In the middle of Zimmer’s unparalleled pace of taking on new projects, his ability to innovate and reinvent genres is what is perhaps most striking. The film scores Zimmer has composed speak for themselves, whether they have been for drama in Rain Man, action in Ridley Scott’s Black Rain, war in Terrence Malick’s The Thin Red Line or the dark comic-book world of The Dark Knight, for which he received another Grammy Award.  

It was Zimmer’s unique take on the historical tone of Gladiator that earned him another Golden Globe in 2000. The album sold more than three million copies worldwide and spawned a second album, “Gladiator: More Music From the Motion Picture.”

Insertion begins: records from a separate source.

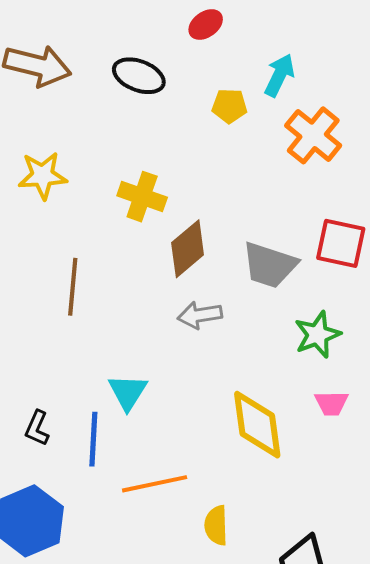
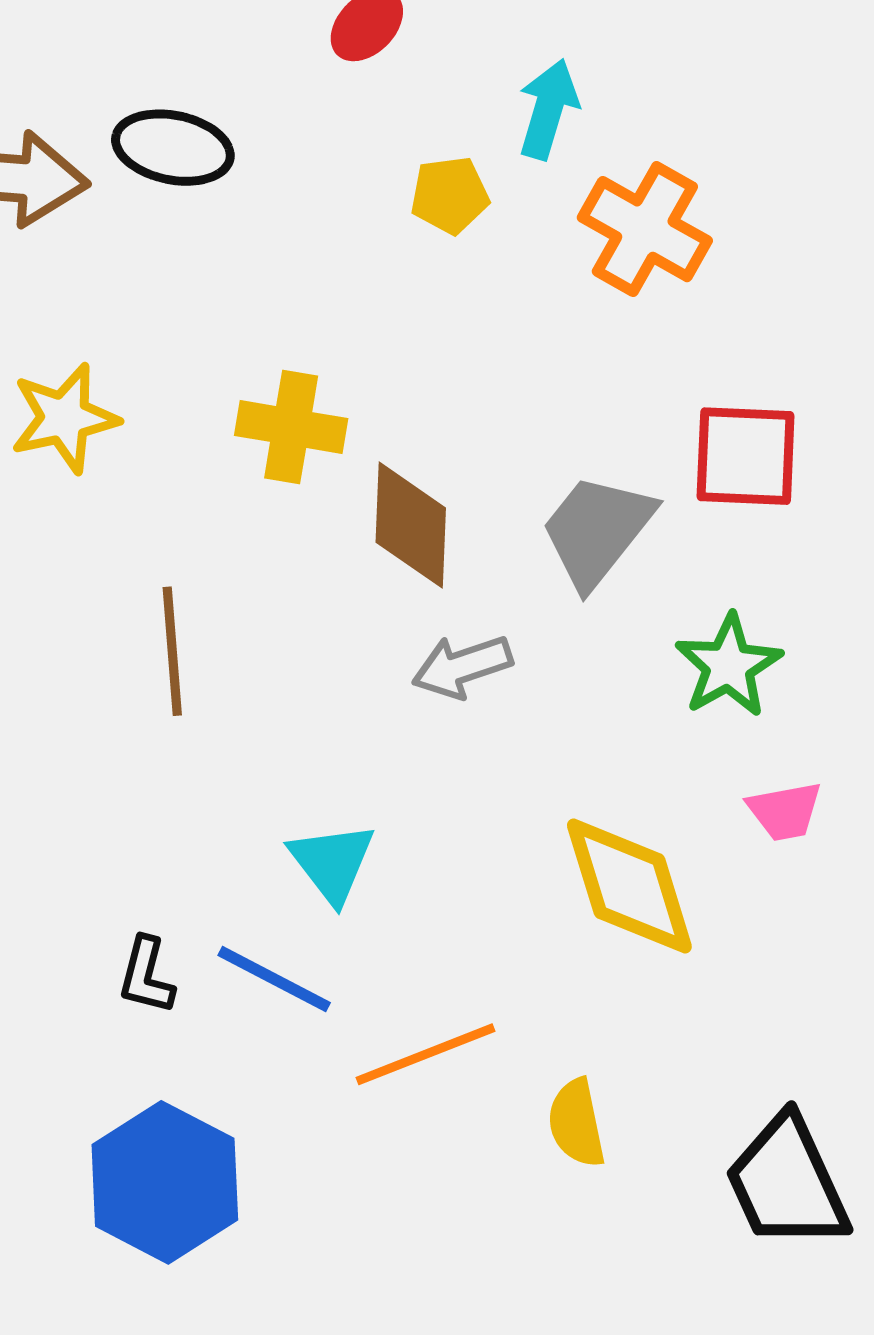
black ellipse: (139, 76) -> (173, 148), moved
brown diamond: (188, 249) -> (411, 525), turned -38
gray trapezoid: (269, 265) -> (597, 531), turned 120
blue line: (93, 439) -> (274, 979), turned -56

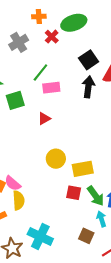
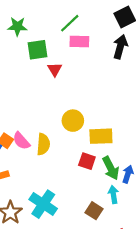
red triangle: (44, 119) -> (55, 69), moved, turned -40
yellow semicircle: (19, 200) -> (43, 144), moved

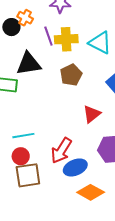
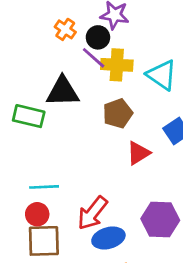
black circle: (11, 27) -> (98, 37), moved
purple line: (48, 36) -> (94, 58), turned -36
red triangle: (92, 114) -> (138, 153), moved

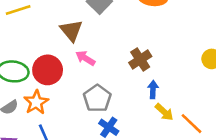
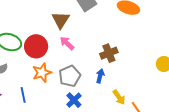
blue arrow: (153, 90) -> (100, 76), moved
orange star: (36, 102) -> (42, 73), moved

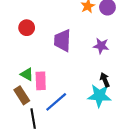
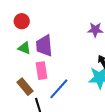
purple trapezoid: (62, 40) -> (44, 46), moved
green triangle: (27, 74) -> (24, 48), moved

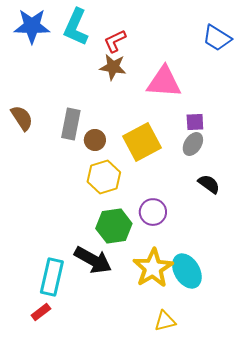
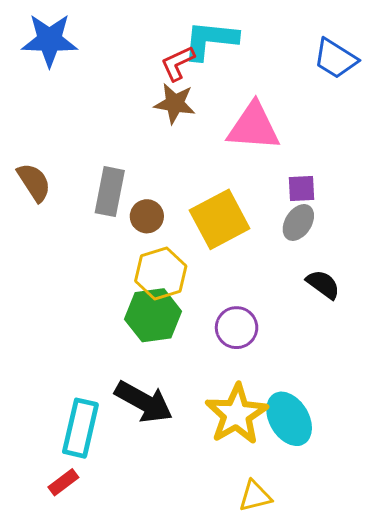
cyan L-shape: (76, 27) -> (210, 40), moved, turned 72
green hexagon: (114, 226) -> (153, 315), moved

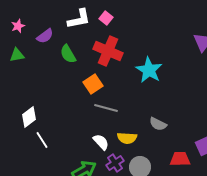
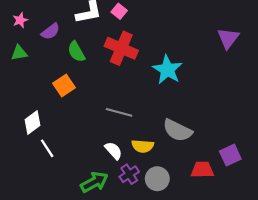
orange square: (93, 84) -> (64, 85), moved
gray semicircle: (158, 124) -> (178, 130), size x1.5

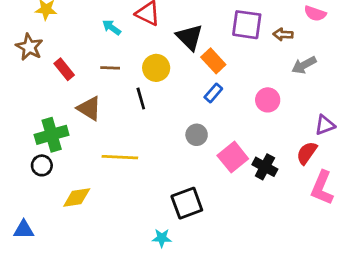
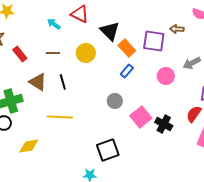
purple square: (247, 25) -> (154, 41), moved
gray arrow: (304, 65) -> (192, 63), moved
black line: (141, 99) -> (63, 82), moved

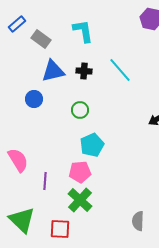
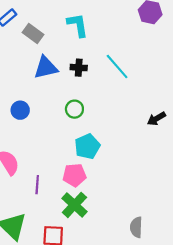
blue circle: (34, 99) -> (20, 110), moved

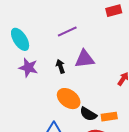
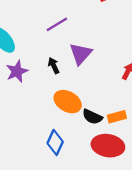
purple triangle: (85, 59) -> (81, 54), turned -35
purple star: (28, 68) -> (17, 71), turned -30

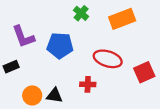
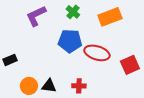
purple L-shape: (23, 37) -> (36, 16), moved, turned 85
blue pentagon: (60, 46) -> (70, 41), moved
red cross: (88, 84) -> (79, 86), moved

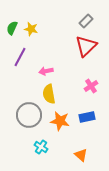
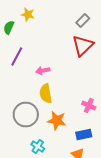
yellow star: (31, 29) -> (28, 14), moved
pink cross: (91, 86) -> (89, 106), moved, turned -32
blue rectangle: (87, 117) -> (84, 134), moved

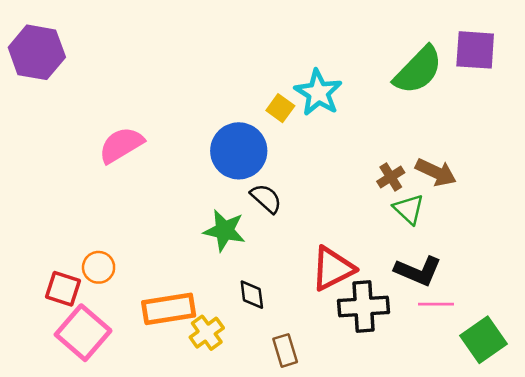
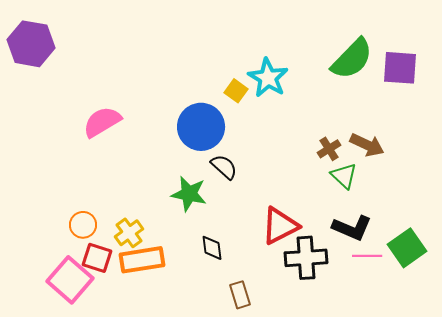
purple square: (475, 50) -> (400, 68), moved
red square: (63, 289) -> (97, 258), moved
yellow cross: (207, 333) -> (129, 233), moved
green square: (483, 340) -> (407, 248), moved

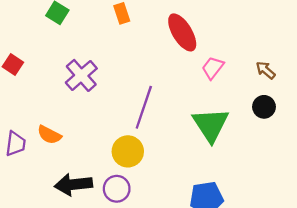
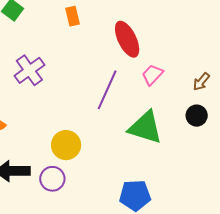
brown arrow: (266, 70) -> (201, 82), turned -96
purple line: (144, 107) -> (107, 90), moved
green triangle: (211, 125) -> (145, 128), turned -45

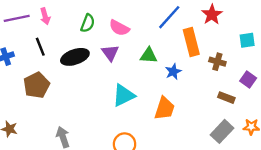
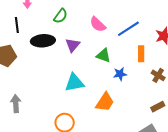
pink semicircle: (119, 28) -> (98, 24), moved
orange rectangle: (191, 42) -> (141, 54), size x0.7
brown rectangle: (226, 98) -> (158, 107), turned -64

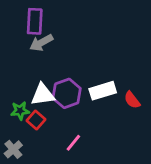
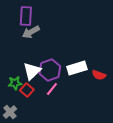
white triangle: (43, 95) -> (32, 71), turned -36
red semicircle: (132, 100) -> (99, 75), turned -32
pink line: (73, 143) -> (52, 89), moved

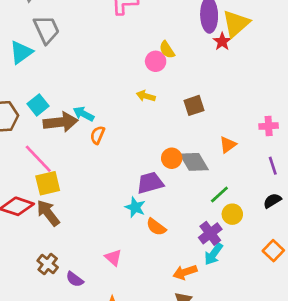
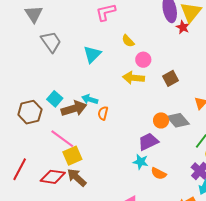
yellow semicircle: (167, 50) -> (128, 41), moved
cyan triangle: (21, 52) -> (92, 54), moved
pink circle: (156, 61) -> (143, 60), moved
yellow arrow: (146, 96) -> (134, 78), size x1.5

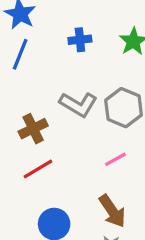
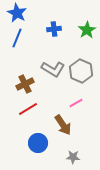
brown arrow: (112, 211) -> (63, 125), moved

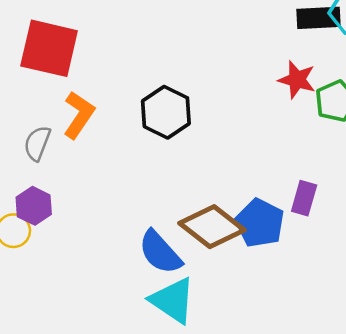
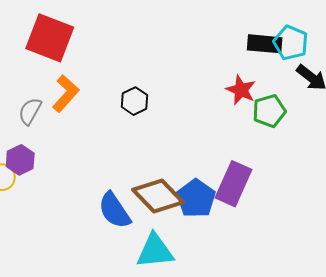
black hexagon: (166, 112) -> (134, 101), size x0.7
purple rectangle: (304, 198) -> (233, 184), size x1.6
cyan triangle: (173, 300) -> (155, 251), moved, turned -48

Zimmer’s roots in performing never left him and in 2000, he performed his film music live for the first time in a concert at the 27th annual Flanders International Film Festival in Ghent, Belgium. With a 100-piece orchestra and 100-piece choir, he performed a number of newly orchestrated concert versions of a selection of his work. The concert was recorded by Decca and released as an album titled “The Wings of a Film: The Music of Hans Zimmer.”

Zimmer’s background in collaboration and mentoring never left him. He created a Santa Monica-based musical think tank called Remote Control Productions. Its goal is to build a creative environment to nurture the talent of those new to the composing world. In the process, he has helped launch the careers of an unparalleled number of film and television composers, including John Powell (the Bourne trilogy), Harry Gregson-Williams (the Shrek series, Bridget Jones: The Edge of Reason), Geoff Zanelli (Disturbia), Heitor Pereira (Curious George, Despicable Me, Despicable Me 2, The Smurfs and The Smurfs 2), Henry Jackman (Monsters vs Aliens, G.I. Joe: Retaliation, Wreck-It Ralph, Turbo, Kick-Ass and Kick-Ass 2), Jim Dooley (Pushing Daisies), James S. Levine (Nip/Tuck, Damages, The Closer, Glee), Ramin Djawadi (Pacific Rim, Iron Man), Rupert Gregson-Williams (Hotel Rwanda, Just Go With It, Grown Ups and Grown Ups 2), Steve Jablonsky (the Transformers series), and Trevor Morris (The Tudors).

Zimmer has received a total of 10 Golden Globe nominations, 10 Grammy nominations and nine Oscar® nominations, with the most recent being for Christopher Nolan’s Inception. His innovative and powerful score for the film was praised as the best score of 2010 by countless critics’ groups and earned him BAFTA, Golden Globe, Grammy and Critics’ Choice Movie Award nominations. Zimmer’s other Oscar® nominations include Sherlock Holmes, Gladiator, As Good As It Gets, The Preacher’s Wife, The Thin Red Line and The Prince of Egypt. He was honored with the prestigious Career Achievement—Film Composition Award from the National Board of Review. Zimmer received his star on the Hollywood Walk of Fame in December 2010 and served as music director for the 84th Academy Awards® in 2012.

Zimmer’s recent films include Zack Snyder’s Man of Steel; The Lone Ranger; The Dark Knight Rises, which marked his fourth collaboration with director Nolan; Madagascar 3: Europe’s Most Wanted; Guy Ritchie’s Sherlock Holmes: A Game of Shadows; Rob Marshall’s Pirates of the Caribbean: On Stranger Tides; Kung Fu Panda 2; Gore Verbinski’s Rango; Megamind; How Do You Know; Meyers’ It’s Complicated; and Howard’s Frost/Nixon and Angels & Demons. Zimmer also scored the title sequence to the hit 2013 History Channel miniseries The Bible, created by Mark Burnett.



Zimmer’s upcoming films include Steve McQueen’s 12 Years a Slave.